Exercise description → Every line of the material below should be retyped exactly.
*** Extracted information ***
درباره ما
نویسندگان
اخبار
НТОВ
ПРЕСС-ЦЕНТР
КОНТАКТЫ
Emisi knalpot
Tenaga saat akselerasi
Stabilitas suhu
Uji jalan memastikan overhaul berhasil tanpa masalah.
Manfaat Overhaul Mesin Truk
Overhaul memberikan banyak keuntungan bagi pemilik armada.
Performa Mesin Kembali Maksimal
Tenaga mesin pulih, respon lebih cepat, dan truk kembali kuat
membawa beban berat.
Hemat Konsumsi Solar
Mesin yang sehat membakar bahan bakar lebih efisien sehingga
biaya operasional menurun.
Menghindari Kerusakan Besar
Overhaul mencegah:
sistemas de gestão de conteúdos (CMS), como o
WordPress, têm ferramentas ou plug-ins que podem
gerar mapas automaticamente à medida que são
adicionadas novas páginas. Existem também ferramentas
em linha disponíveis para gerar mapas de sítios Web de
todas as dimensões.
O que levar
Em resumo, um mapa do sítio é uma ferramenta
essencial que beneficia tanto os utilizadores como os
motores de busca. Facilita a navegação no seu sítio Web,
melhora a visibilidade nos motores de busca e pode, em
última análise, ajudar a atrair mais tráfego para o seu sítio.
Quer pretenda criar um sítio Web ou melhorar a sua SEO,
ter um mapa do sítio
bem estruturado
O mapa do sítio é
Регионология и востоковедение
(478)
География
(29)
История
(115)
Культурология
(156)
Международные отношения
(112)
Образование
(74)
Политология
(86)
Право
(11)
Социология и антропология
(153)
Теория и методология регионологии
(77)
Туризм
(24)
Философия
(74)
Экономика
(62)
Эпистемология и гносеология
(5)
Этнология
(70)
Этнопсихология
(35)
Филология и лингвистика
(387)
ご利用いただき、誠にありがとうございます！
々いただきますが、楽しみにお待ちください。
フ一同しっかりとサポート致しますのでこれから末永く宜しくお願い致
***
Worked solution →
درباره ما
نویسندگان
اخبار
НТОВ
ПРЕСС-ЦЕНТР
КОНТАКТЫ
Emisi knalpot
Tenaga saat akselerasi
Stabilitas suhu
Uji jalan memastikan overhaul berhasil tanpa masalah.
Manfaat Overhaul Mesin Truk
Overhaul memberikan banyak keuntungan bagi pemilik armada.
Performa Mesin Kembali Maksimal
Tenaga mesin pulih, respon lebih cepat, dan truk kembali kuat
membawa beban berat.
Hemat Konsumsi Solar
Mesin yang sehat membakar bahan bakar lebih efisien sehingga
biaya operasional menurun.
Menghindari Kerusakan Besar
Overhaul mencegah:
sistemas de gestão de conteúdos (CMS), como o
WordPress, têm ferramentas ou plug-ins que podem
gerar mapas automaticamente à medida que são
adicionadas novas páginas. Existem também ferramentas
em linha disponíveis para gerar mapas de sítios Web de
todas as dimensões.
O que levar
Em resumo, um mapa do sítio é uma ferramenta
essencial que beneficia tanto os utilizadores como os
motores de busca. Facilita a navegação no seu sítio Web,
melhora a visibilidade nos motores de busca e pode, em
última análise, ajudar a atrair mais tráfego para o seu sítio.
Quer pretenda criar um sítio Web ou melhorar a sua SEO,
ter um mapa do sítio
bem estruturado
O mapa do sítio é
Регионология и востоковедение
(478)
География
(29)
История
(115)
Культурология
(156)
Международные отношения
(112)
Образование
(74)
Политология
(86)
Право
(11)
Социология и антропология
(153)
Теория и методология регионологии
(77)
Туризм
(24)
Философия
(74)
Экономика
(62)
Эпистемология и гносеология
(5)
Этнология
(70)
Этнопсихология
(35)
Филология и лингвистика
(387)
ご利用いただき、誠にありがとうございます！
々いただきますが、楽しみにお待ちください。
フ一同しっかりとサポート致しますのでこれから末永く宜しくお願い致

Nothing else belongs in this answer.